The battered body of Jean-François Poinard, 71, was found in a freezer in his girlfriend's home in Lyon on Tuesday. The battered body of Jean-François Poinard, 71, was found in a freezer in his girlfriend's home in Lyon on Tuesday. (CBC)

The body of celebrated French chef Jean-François Poinard was found in his girlfriend's freezer Tuesday, two years after he disappeared.

Poinard, 71, was a popular chef in France's gastronomic capital, Lyon, from the 1960s to the early 1990s.

Authorities say his body had been frozen following a gruesome domestic assault in November 2008.

Guylene Collober, 51, has admitted beating Poinard to death and purchasing the freezer to contain his corpse.

An investigation into Collober has been opened, and she is in police custody, according to reports in the French newspaper Le Monde.

According to reports, Poinard had been spotted several times with bruises.

Thibault Worth, a Paris-based journalist for Radio France Internationale, told CBC News that Poinard had been well liked in Lyon.

"He was a fourth-generation member of one of Lyon's great cooking dynasties, and he was active for a long period of time," he said.

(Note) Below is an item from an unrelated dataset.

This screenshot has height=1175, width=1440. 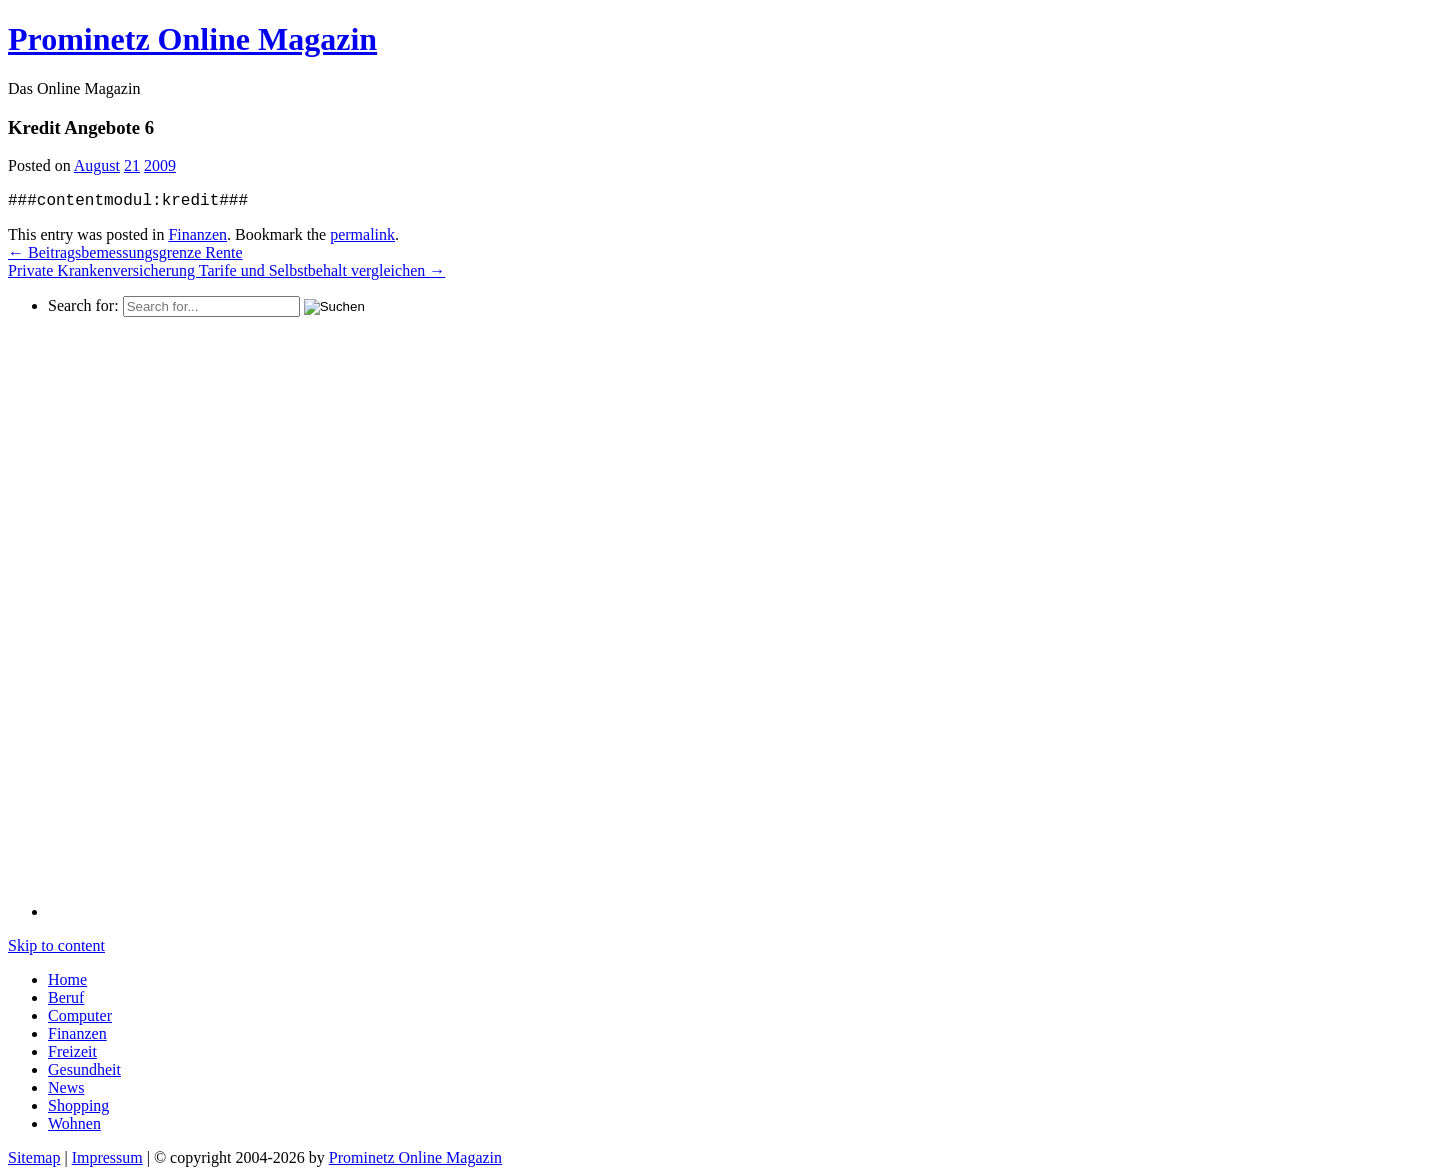 What do you see at coordinates (107, 1157) in the screenshot?
I see `Impressum` at bounding box center [107, 1157].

Collober, he said, was less well received.

"The prosecutor [investigating the case] said she was narcissistic and possessive and violent," Worth said.

A neighbour in Poinard's building allegedly overheard frequent quarrels between the couple.

Poinard's body was found after Collober let slip to her daughter that something had happened.

"They were apparently drunk together," Worth said. "The next thing that happened is the police showed up and found Mr. Poinard in a fetal position in this freezer that she had purchased to contain him.

"She put him in the freezer, and people just assumed that they had broken up."

An autopsy will be conducted once Poinard's body has thawed.